To add to the din, a steam-powered steering engine was mounted on the after engine-room bulkhead with only the thin bulkhead separating it from the forwardmost bunks. The steering cables passed through the crew’s compartments to a tiller aft. Whenever the helm was moved, very often during zigzag operations, the steering engine sounded like a team of horses stomping on the bulkhead.
Folding mess tables and benches were used, and when assembled for each meal, they barely fit between the bunks. The galley was in the forward deckhouse, so mess cooks used tureens to carry hot chow aft.
Since we operated out of Key West, there was one misery that everyone shared, officers included – the pervasive heat. Air conditioning just didn’t exist for us. Everyone suffered from heat rash. The sea temperature was above 80 degrees Fahrenheit and since our potable water was in an inner bottom tank, it too was above 80 degrees, except when the distilling unit was discharging into it, or into the boiler feedwater tank next to it. Then the temperature of our drinking water was more like 100 degrees, but we could depend on our water cooler to get it down to almost 80 degrees whenever we wanted a drink of cold water.
Fortunately, we had a Coke machine. It was located on the main deck aft and consisted of an ice-filled tank bearing the Coca-Cola logo. Our operating circumstances were such that we could get ice from ashore often enough to avoid a mutiny.
The fresh water system consisted of a 700-gallon gravity tank located against the galley overhead. It was fitted with a sight glass and an overflow into the galley sink. When it was depleted to the one-quarter level, the cook was supposed to notify the black gang. This meant walking aft and banging on the engine-room hatch with a huge spoon. Then the distilling system condensate pump was used to refill the tank. The cook was not that reliable. It seemed to me that the tank would always go dry when the skipper was in his shower. He’d go berserk. Also, when the tank filled the cook was in no rush to notify the black gang. Potable water that we had distilled was overflowing and being wasted. Then I’d go berserk.
We had two 30-kilowatt generators that probably would not be enough to operate the hair dryers and stereo systems in today’s frigates.
I saved the best recollection for last. Instead of separate commodes, the crew’s head consisted of a single trough spanned by six toilet seats. The fire main provided continuous flush water that came in at one end and ran out the other like a mountain stream. There were no partitions so that when six bases were loaded all six sailors could easily join hands.
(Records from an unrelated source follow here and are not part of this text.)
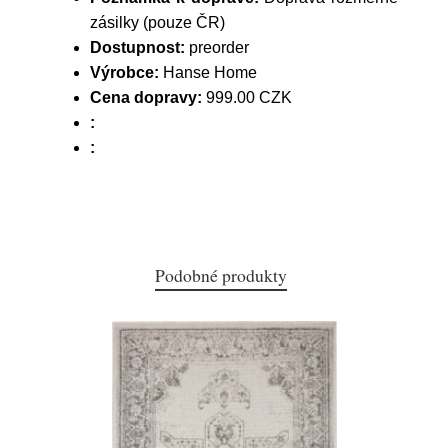
zásilky (pouze ČR)
Dostupnost:
preorder
Výrobce:
Hanse Home
Cena dopravy:
999.00 CZK
:
:
Podobné produkty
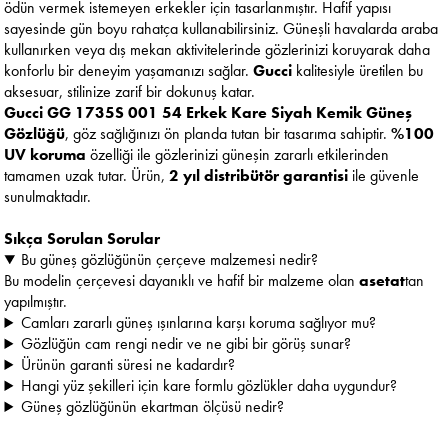
ödün vermek istemeyen erkekler için tasarlanmıştır. Hafif yapısı
sayesinde gün boyu rahatça kullanabilirsiniz. Güneşli havalarda araba
kullanırken veya dış mekan aktivitelerinde gözlerinizi koruyarak daha
konforlu bir deneyim yaşamanızı sağlar.
Gucci
kalitesiyle üretilen bu
aksesuar, stilinize zarif bir dokunuş katar.
Gucci GG 1735S 001 54 Erkek Kare Siyah Kemik Güneş
Gözlüğü
, göz sağlığınızı ön planda tutan bir tasarıma sahiptir.
%100
UV koruma
özelliği ile gözlerinizi güneşin zararlı etkilerinden
tamamen uzak tutar. Ürün,
2 yıl distribütör garantisi
ile güvenle
sunulmaktadır.
Sıkça Sorulan Sorular
Bu güneş gözlüğünün çerçeve malzemesi nedir?
Bu modelin çerçevesi dayanıklı ve hafif bir malzeme olan
asetat
tan
yapılmıştır.
Camları zararlı güneş ışınlarına karşı koruma sağlıyor mu?
Gözlüğün cam rengi nedir ve ne gibi bir görüş sunar?
Ürünün garanti süresi ne kadardır?
Hangi yüz şekilleri için kare formlu gözlükler daha uygundur?
Güneş gözlüğünün ekartman ölçüsü nedir?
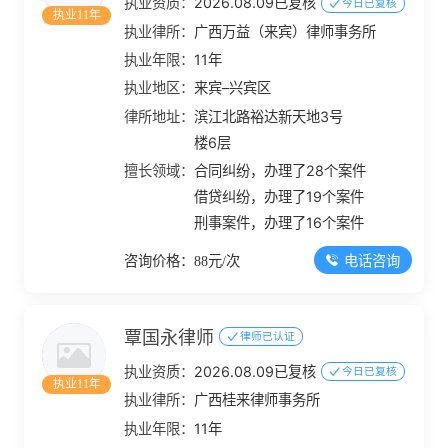
执业资质：
2026.08.09已复核
今日已复核
执业11年
执业律所：
广西万益（来宾）律师事务所
执业年限：
11年
执业地区：
来宾–兴宾区
律所地址：
滨江北路裕达新天地3号
楼6层
擅长领域：
合同纠纷，办理了28个案件
借贷纠纷，办理了19个案件
刑事案件，办理了16个案件
电话咨询
咨询价格：88元/次
覃国永律师
律师已认证
执业资质：
2026.08.09已复核
今日已复核
执业11年
执业律所：
广西桂来律师事务所
执业年限：
11年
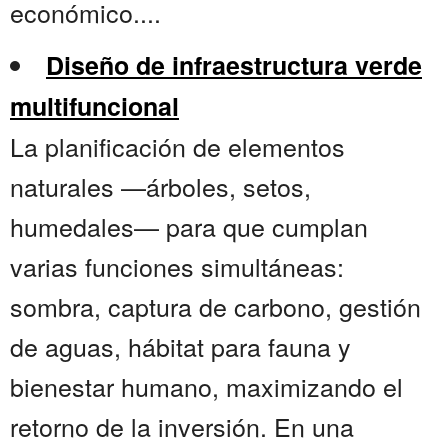
económico....
Diseño de infraestructura verde
multifuncional
La planificación de elementos
naturales —árboles, setos,
humedales— para que cumplan
varias funciones simultáneas:
sombra, captura de carbono, gestión
de aguas, hábitat para fauna y
bienestar humano, maximizando el
retorno de la inversión. En una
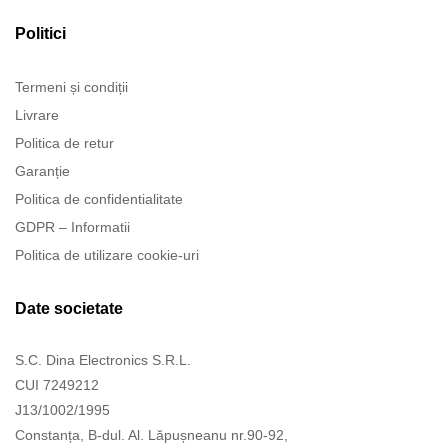
Politici
Termeni și condiții
Livrare
Politica de retur
Garanție
Politica de confidentialitate
GDPR – Informatii
Politica de utilizare cookie-uri
Date societate
S.C. Dina Electronics S.R.L.
CUI 7249212
J13/1002/1995
Constanța, B-dul. Al. Lăpușneanu nr.90-92,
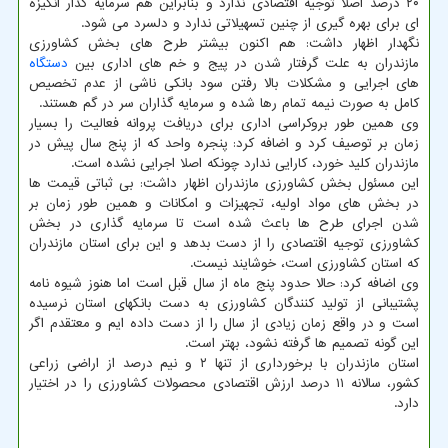
۲۰ درصد اصلا توجیه اقتصادی ندارد و بنابراین هم سرمایه گذار انگیزه
ای برای بهره گیری از چنین تسهیلاتی ندارد و دلسرد می شود.
نگهدار اظهار داشت: هم اکنون بیشتر طرح های بخش کشاورزی
مازندران به علت گرفتار شدن در پیج و خم های اداری بین
دستگاه
های اجرایی و مشکلات بالا رفتن سود بانکی ناشی از عدم تخصیص
کامل به صورت نیمه تمام رها شده و سرمایه گذاران سر در گم هستند.
وی همین طور بروکراسی اداری برای دریافت پروانه فعالیت را بسیار
زمان بر توصیف کرد و اضافه کرد: پنجره واحد که از پنج سال پیش در
مازندران کلید خورد، کارایی ندارد چونکه اصلا اجرایی نشده است.
این مسئول بخش کشاورزی مازندران اظهار داشت: بی ثباتی قیمت ها
در بخش های مواد اولیه، تجهیزات و امکانات و همین طور زمان بر
شدن اجرای طرح ها باعث شده است تا سرمایه گذاری در بخش
کشاورزی توجیه اقتصادی را از دست بدهد و این برای استان مازندران
که استان کشاورزی است، خوشایند نیست.
وی اضافه کرد: حالا حدود پنج ماه از سال قبل است اما هنوز شیوه نامه
پشتیبانی از تولید کنندگان کشاورزی به دست بانکهای استان نرسیده
است و در واقع زمان زیادی از سال را از دست داده ایم و معتقدم اگر
این گونه تصمیم ها گرفته نشود، بهتر است.
استان مازندران با برخورداری از تنها ۲ و نیم درصد از اراضی زراعی
کشور، سالانه ۱۱ درصد ارزش اقتصادی محصولات کشاورزی را در اختیار
دارد.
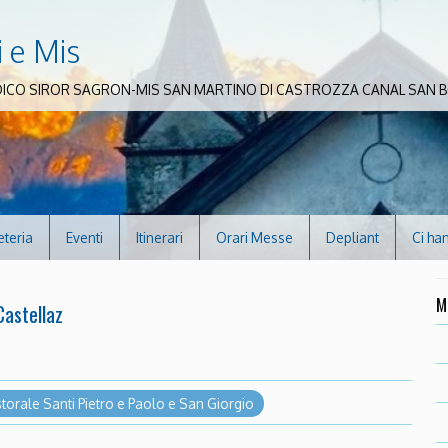
i e Mis
DICO SIROR SAGRON-MIS SAN MARTINO DI CASTROZZA CANAL SAN
eteria
Eventi
Itinerari
Orari Messe
Depliant
Ci ha
M
Castellaz
storale Santi Pietro e Paolo e San Giorgio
There were two sets of seats so that one set, after a daily scrub was left on deck to bleach in the sun.
Sitting downstream was dangerous for those with hangovers, but they were in no condition to pick their seats after a wild night ashore and there were no seat reservations. Frequently, some wise guy who was probably stuck aboard the night before would occupy the upstream seat, and without attracting attention would make a ball of toilet paper, set it afire, and gently set it afloat. Five sailors would pop up in succession regardless of their individual circumstances. The same boozers always got caught.
During the summer of 1989 I was retained to teach Japanese management methods in both a public and a private shipyard in Halifax, Nova Scotia. While there I visited the local maritime museum where a volunteer curator told me that the museum was building models of all the ships that participated in the World War II Battle of the Atlantic. He also advised that the museum did not have any useful drawings of the U.S. Navy’s World War I vintage four-pipe destroyers that had been transferred to the Royal Navy per President Franklin Roosevelt’s Lend Lease Program. I did not mention that I had such drawings and upon my return home I mailed them to the museum.
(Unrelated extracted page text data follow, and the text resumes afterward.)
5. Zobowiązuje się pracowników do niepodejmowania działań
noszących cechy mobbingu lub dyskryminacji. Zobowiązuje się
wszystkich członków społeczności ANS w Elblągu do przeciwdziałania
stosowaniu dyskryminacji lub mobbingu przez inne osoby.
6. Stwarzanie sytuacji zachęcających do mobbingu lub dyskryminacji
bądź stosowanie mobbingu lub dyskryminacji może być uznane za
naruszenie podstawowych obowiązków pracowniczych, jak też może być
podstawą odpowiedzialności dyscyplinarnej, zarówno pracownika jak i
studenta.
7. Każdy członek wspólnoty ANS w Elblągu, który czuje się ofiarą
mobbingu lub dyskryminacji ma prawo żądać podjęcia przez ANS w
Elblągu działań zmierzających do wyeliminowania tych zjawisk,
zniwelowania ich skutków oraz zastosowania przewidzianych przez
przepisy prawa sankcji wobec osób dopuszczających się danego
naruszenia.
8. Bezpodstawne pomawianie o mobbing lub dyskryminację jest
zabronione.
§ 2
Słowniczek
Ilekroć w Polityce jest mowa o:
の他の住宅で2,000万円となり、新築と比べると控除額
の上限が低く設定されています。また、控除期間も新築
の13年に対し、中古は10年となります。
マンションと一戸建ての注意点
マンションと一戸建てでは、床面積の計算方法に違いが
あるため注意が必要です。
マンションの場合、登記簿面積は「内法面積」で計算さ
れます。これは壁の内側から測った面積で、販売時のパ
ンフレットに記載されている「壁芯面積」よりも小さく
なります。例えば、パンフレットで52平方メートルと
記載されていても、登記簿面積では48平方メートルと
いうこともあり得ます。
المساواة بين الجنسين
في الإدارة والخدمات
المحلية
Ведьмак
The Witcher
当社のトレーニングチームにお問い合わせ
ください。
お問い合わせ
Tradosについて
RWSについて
The curator’s letter of appreciation also advised, “I compared the accommodation spaces in the four pipers to those in modern frigates. Living in the four pipers must have been pure hell.”
That provoked me to write a reply. I simply described what day-to-day living was like in naval ships of that vintage, something historians rarely do. As an afterthought I sent a copy to the editor of the Naval Institute’s Naval History magazine. Except for the title that the editor assigned the above article is a faithful version of my letter.